TASK OBJECTIVE: The finished copy should match every record exactly and contain no pictures.

[Stored data entries]
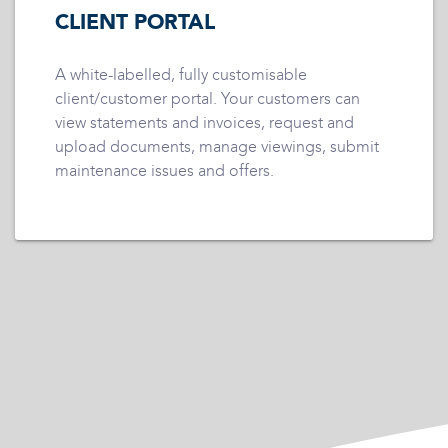
CLIENT PORTAL
A white-labelled, fully customisable
client/customer portal. Your customers can
view statements and invoices, request and
upload documents, manage viewings, submit
maintenance issues and offers.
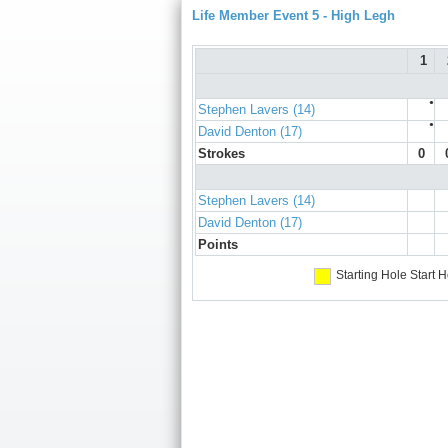
Life Member Event 5 - High Legh
1
●
Stephen Lavers (14)
●
David Denton (17)
Strokes
0
Stephen Lavers (14)
David Denton (17)
Points
Starting Hole
Start H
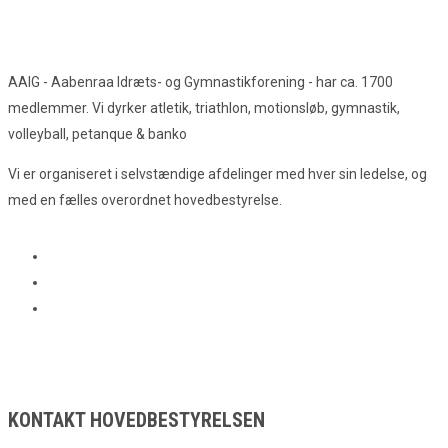
AAIG - Aabenraa Idræts- og Gymnastikforening - har ca. 1700
medlemmer. Vi dyrker atletik, triathlon, motionsløb, gymnastik,
volleyball, petanque & banko
Vi er organiseret i selvstændige afdelinger med hver sin ledelse, og
med en fælles overordnet hovedbestyrelse.
KONTAKT HOVEDBESTYRELSEN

RESULT BELOW:
CLIENT PORTAL
A white-labelled, fully customisable
client/customer portal. Your customers can
view statements and invoices, request and
upload documents, manage viewings, submit
maintenance issues and offers.
Life Member Event 5 - High Legh
1
●
Stephen Lavers (14)
●
David Denton (17)
Strokes
0
Stephen Lavers (14)
David Denton (17)
Points
Starting Hole
Start H
AAIG - Aabenraa Idræts- og Gymnastikforening - har ca. 1700
medlemmer. Vi dyrker atletik, triathlon, motionsløb, gymnastik,
volleyball, petanque & banko
Vi er organiseret i selvstændige afdelinger med hver sin ledelse, og
med en fælles overordnet hovedbestyrelse.
KONTAKT HOVEDBESTYRELSEN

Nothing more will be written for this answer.